Lightning seeks a conductive path to earth. A most common source of
lightning strikes is to AC utility wires. Incoming on AC mains, into
house, and out to earth ground via transformer.
Transformer provides galvanic isolation. But if that surge is too
large, then galvanic isolation will be overwhelmed. Transformer
primary (120 volt) and secondary (12 volt) conduct the surge to earth.
Do you think a power strip protector will stop what three miles of
sky could not? That is what another here has recommended. Real world
protection is about earthing that surge before it even enters a house.

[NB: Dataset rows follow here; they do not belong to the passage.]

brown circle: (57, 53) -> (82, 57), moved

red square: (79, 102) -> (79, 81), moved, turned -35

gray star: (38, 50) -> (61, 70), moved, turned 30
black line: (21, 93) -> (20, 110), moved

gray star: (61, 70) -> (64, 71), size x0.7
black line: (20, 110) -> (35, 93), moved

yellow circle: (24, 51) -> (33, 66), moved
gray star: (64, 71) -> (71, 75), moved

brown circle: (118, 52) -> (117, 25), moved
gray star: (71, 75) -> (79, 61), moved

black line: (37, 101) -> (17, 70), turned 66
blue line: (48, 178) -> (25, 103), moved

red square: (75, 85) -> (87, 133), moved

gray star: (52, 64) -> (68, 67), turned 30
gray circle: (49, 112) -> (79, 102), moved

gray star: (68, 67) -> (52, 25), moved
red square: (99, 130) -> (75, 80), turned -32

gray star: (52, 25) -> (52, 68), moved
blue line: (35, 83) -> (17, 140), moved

Same one protector that is sufficiently sized to remain functional
after each lightning strike. Same one protector that also protects
everything inside a building.
The best information I have seen on surge protection is at
http://www.mikeholt.com/files/PDF/LightningGuide_FINALpublishedversion_May051.pdf
- w_tom provided the link to this guide
- the title is "How to protect your house and its contents from
lightning: IEEE guide for surge protection of equipment connected to AC
power and communication circuits"
- it was published by the IEEE in 2005
- the IEEE is the dominant organization of electrical and electronic
engineers in the US
A second guide is
http://www.nist.gov/public_affairs/practiceguides/surgesfnl.pdf
- this is the "NIST recommended practice guide: Surges Happen!: how to
protect the appliances in your home"
- it is published by the National Institute of Standards and
Technology, the US government agency formerly called the National
Bureau of Standards
- it was published in 2001
Both guides were intended for wide distribution to the general public
to explain surges and how to protect against them. The IEEE guide was
targeted at people who have some (not much - should be easy for anyone
here) technical background.
Both say plug-in surge suppressors are effective.
For complicated equipment, all interconnected devices, like a computer
and printer, need to connect to the same surge protector. If a device,
like a computer, has external connections like phone or LAN, all those
wires have to run through the surge suppressor for protection. This
type of suppressor is called a surge reference equalizer (SRE) by the
IEEE (also described by the NIST). The idea is that all wires connected
to the device (power, phone, CATV, LAN, ...) are clamped to a common
ground at the SRE. The voltage on the wires passing through the SRE are
held to a voltage safe to the connected device. The primary action is
clamping, not filtering or earthing.